• **WHAT YOU SHOULD DO**: Return exactly the lines of the records below, starting at the line that contains "discos. Cuando escuch" and ending at the line that contains "hacerlo? ¿Realmente quería", with both of those lines kept.
··· DATASET RECORDS ···
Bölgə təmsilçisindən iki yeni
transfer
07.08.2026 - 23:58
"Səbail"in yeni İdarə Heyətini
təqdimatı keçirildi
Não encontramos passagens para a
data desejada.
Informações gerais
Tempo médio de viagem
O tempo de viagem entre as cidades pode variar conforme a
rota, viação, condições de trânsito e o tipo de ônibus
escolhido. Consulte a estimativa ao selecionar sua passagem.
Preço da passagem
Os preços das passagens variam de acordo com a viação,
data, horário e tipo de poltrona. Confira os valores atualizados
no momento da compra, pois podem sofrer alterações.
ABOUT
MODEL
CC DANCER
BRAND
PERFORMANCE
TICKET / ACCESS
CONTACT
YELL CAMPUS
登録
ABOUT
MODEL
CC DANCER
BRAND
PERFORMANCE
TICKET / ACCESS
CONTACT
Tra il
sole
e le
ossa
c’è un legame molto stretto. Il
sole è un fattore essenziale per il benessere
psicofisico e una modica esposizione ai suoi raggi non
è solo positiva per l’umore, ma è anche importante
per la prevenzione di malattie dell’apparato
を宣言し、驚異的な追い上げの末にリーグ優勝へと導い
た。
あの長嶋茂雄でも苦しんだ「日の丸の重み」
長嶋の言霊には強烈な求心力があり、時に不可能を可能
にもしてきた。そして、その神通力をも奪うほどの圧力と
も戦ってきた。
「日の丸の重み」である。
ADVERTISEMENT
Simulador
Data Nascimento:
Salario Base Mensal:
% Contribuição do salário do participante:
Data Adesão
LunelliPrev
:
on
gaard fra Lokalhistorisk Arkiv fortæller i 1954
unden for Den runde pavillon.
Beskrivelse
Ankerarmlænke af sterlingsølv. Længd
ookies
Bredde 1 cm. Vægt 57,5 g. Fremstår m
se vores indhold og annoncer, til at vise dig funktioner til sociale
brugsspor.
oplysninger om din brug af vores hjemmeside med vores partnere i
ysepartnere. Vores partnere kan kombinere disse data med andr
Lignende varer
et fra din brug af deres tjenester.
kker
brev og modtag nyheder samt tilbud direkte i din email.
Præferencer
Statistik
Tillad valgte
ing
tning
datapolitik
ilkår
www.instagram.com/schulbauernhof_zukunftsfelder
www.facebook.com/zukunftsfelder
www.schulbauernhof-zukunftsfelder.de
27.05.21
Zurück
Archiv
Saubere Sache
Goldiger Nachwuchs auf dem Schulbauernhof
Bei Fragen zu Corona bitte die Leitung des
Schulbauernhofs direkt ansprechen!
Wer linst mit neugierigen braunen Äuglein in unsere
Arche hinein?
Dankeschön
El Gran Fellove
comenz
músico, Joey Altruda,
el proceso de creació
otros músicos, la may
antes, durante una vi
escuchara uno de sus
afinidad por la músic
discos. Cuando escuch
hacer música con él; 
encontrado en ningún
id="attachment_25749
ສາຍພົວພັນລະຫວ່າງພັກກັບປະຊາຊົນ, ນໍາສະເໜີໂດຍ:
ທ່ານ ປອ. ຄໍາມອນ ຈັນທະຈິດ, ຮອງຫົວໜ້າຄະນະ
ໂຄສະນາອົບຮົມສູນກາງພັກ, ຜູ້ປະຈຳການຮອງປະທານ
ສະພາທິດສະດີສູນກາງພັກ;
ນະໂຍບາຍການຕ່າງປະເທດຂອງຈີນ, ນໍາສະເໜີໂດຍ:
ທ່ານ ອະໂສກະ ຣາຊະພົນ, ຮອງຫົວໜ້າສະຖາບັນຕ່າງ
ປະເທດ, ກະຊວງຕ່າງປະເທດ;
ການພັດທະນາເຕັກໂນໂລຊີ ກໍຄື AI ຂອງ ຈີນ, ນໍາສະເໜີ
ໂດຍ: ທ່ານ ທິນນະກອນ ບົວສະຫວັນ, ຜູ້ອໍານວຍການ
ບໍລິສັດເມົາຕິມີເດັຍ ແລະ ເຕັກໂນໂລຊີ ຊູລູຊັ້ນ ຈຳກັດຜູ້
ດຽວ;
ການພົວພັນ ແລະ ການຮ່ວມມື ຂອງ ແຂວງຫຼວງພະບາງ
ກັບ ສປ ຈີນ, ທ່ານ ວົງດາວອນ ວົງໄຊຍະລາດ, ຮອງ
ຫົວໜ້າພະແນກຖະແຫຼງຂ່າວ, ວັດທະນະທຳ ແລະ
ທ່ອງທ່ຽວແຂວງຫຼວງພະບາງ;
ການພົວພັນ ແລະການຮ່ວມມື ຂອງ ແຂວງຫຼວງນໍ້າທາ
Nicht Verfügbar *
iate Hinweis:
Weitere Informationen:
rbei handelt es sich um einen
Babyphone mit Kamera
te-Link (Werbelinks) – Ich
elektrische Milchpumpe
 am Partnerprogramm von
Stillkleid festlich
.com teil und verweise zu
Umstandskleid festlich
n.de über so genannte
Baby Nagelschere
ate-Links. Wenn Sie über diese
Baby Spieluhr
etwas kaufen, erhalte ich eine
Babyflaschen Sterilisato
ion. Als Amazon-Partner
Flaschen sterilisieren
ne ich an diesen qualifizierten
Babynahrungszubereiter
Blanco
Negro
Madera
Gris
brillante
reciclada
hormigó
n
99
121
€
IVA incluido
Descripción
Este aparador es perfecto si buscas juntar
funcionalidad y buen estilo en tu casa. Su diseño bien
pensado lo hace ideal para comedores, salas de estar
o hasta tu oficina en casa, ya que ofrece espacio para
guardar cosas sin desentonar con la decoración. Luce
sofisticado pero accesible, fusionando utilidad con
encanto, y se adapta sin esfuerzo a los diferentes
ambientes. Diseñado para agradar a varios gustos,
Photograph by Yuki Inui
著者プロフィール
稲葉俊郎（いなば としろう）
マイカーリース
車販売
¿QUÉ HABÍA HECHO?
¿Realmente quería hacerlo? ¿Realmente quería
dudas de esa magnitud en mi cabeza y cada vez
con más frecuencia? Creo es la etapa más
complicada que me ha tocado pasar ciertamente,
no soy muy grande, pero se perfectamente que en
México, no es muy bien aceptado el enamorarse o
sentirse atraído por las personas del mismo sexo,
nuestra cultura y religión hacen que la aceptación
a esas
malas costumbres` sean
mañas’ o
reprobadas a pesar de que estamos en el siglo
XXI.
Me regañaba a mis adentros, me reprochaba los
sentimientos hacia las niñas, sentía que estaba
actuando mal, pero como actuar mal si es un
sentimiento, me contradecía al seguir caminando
···
• **REPLY**:
discos. Cuando escuch
hacer música con él; 
encontrado en ningún
id="attachment_25749
ສາຍພົວພັນລະຫວ່າງພັກກັບປະຊາຊົນ, ນໍາສະເໜີໂດຍ:
ທ່ານ ປອ. ຄໍາມອນ ຈັນທະຈິດ, ຮອງຫົວໜ້າຄະນະ
ໂຄສະນາອົບຮົມສູນກາງພັກ, ຜູ້ປະຈຳການຮອງປະທານ
ສະພາທິດສະດີສູນກາງພັກ;
ນະໂຍບາຍການຕ່າງປະເທດຂອງຈີນ, ນໍາສະເໜີໂດຍ:
ທ່ານ ອະໂສກະ ຣາຊະພົນ, ຮອງຫົວໜ້າສະຖາບັນຕ່າງ
ປະເທດ, ກະຊວງຕ່າງປະເທດ;
ການພັດທະນາເຕັກໂນໂລຊີ ກໍຄື AI ຂອງ ຈີນ, ນໍາສະເໜີ
ໂດຍ: ທ່ານ ທິນນະກອນ ບົວສະຫວັນ, ຜູ້ອໍານວຍການ
ບໍລິສັດເມົາຕິມີເດັຍ ແລະ ເຕັກໂນໂລຊີ ຊູລູຊັ້ນ ຈຳກັດຜູ້
ດຽວ;
ການພົວພັນ ແລະ ການຮ່ວມມື ຂອງ ແຂວງຫຼວງພະບາງ
ກັບ ສປ ຈີນ, ທ່ານ ວົງດາວອນ ວົງໄຊຍະລາດ, ຮອງ
ຫົວໜ້າພະແນກຖະແຫຼງຂ່າວ, ວັດທະນະທຳ ແລະ
ທ່ອງທ່ຽວແຂວງຫຼວງພະບາງ;
ການພົວພັນ ແລະການຮ່ວມມື ຂອງ ແຂວງຫຼວງນໍ້າທາ
Nicht Verfügbar *
iate Hinweis:
Weitere Informationen:
rbei handelt es sich um einen
Babyphone mit Kamera
te-Link (Werbelinks) – Ich
elektrische Milchpumpe
 am Partnerprogramm von
Stillkleid festlich
.com teil und verweise zu
Umstandskleid festlich
n.de über so genannte
Baby Nagelschere
ate-Links. Wenn Sie über diese
Baby Spieluhr
etwas kaufen, erhalte ich eine
Babyflaschen Sterilisato
ion. Als Amazon-Partner
Flaschen sterilisieren
ne ich an diesen qualifizierten
Babynahrungszubereiter
Blanco
Negro
Madera
Gris
brillante
reciclada
hormigó
n
99
121
€
IVA incluido
Descripción
Este aparador es perfecto si buscas juntar
funcionalidad y buen estilo en tu casa. Su diseño bien
pensado lo hace ideal para comedores, salas de estar
o hasta tu oficina en casa, ya que ofrece espacio para
guardar cosas sin desentonar con la decoración. Luce
sofisticado pero accesible, fusionando utilidad con
encanto, y se adapta sin esfuerzo a los diferentes
ambientes. Diseñado para agradar a varios gustos,
Photograph by Yuki Inui
著者プロフィール
稲葉俊郎（いなば としろう）
マイカーリース
車販売
¿QUÉ HABÍA HECHO?
¿Realmente quería hacerlo? ¿Realmente quería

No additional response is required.